[Opening GIVEN ENTRIES section]

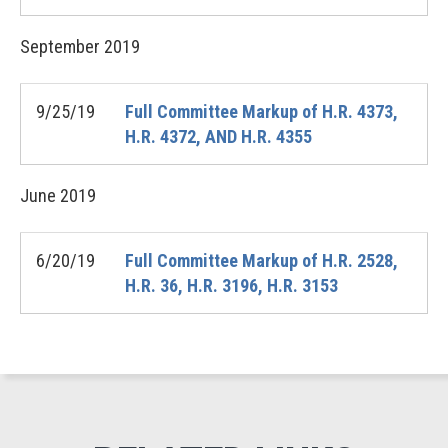
September
2019
9/25/19
Full Committee Markup of H.R. 4373,
H.R. 4372, AND H.R. 4355
June
2019
6/20/19
Full Committee Markup of H.R. 2528,
H.R. 36, H.R. 3196, H.R. 3153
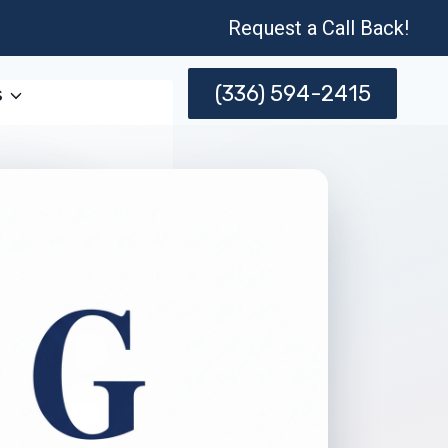
Request a Call Back!
(336) 594-2415
s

[Closing GIVEN ENTRIES section]

• **EXERCISE DETAILS**:
Retype the whole listing. Keep every word exact but include no pictures.

• **OUTPUT**:
September
2019
9/25/19
Full Committee Markup of H.R. 4373,
H.R. 4372, AND H.R. 4355
June
2019
6/20/19
Full Committee Markup of H.R. 2528,
H.R. 36, H.R. 3196, H.R. 3153
Request a Call Back!
(336) 594-2415
s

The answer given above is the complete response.